-- Brief --
Every entry below must be repeated exactly; skip the pictures.

-- Extracted material --

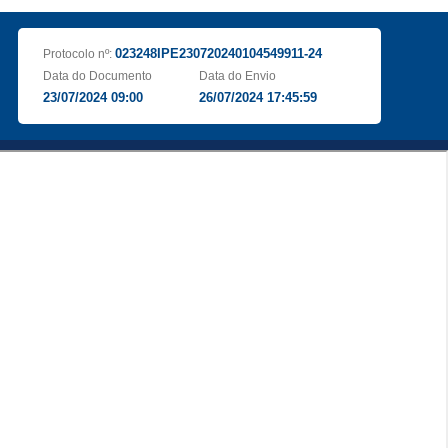
023248IPE230720240104549911-24
Protocolo nº:
Data do Documento
Data do Envio
23/07/2024 09:00
26/07/2024 17:45:59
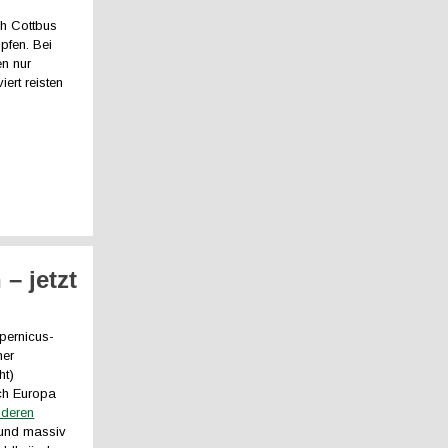
h Cottbus
pfen. Bei
en nur
ert reisten
– jetzt
pernicus-
her
ht)
ich Europa
nderen
und massiv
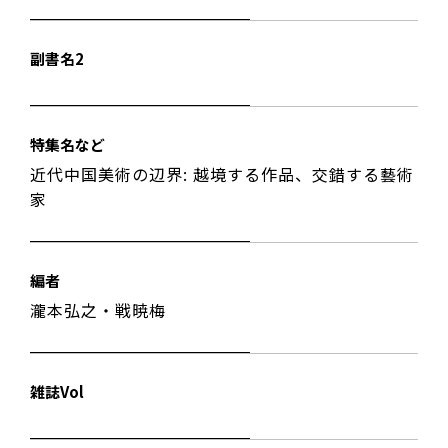
副書名2
特集名など
近代中国美術の辺界: 越境する作品、交錯する藝術
家
編者
瀧本弘之・戦暁梅
雑誌Vol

-- Result --
023248IPE230720240104549911-24
Protocolo nº:
Data do Documento
Data do Envio
23/07/2024 09:00
26/07/2024 17:45:59
h Cottbus
pfen. Bei
en nur
ert reisten
– jetzt
pernicus-
her
ht)
ich Europa
nderen
und massiv
副書名2
特集名など
近代中国美術の辺界: 越境する作品、交錯する藝術
家
編者
瀧本弘之・戦暁梅
雑誌Vol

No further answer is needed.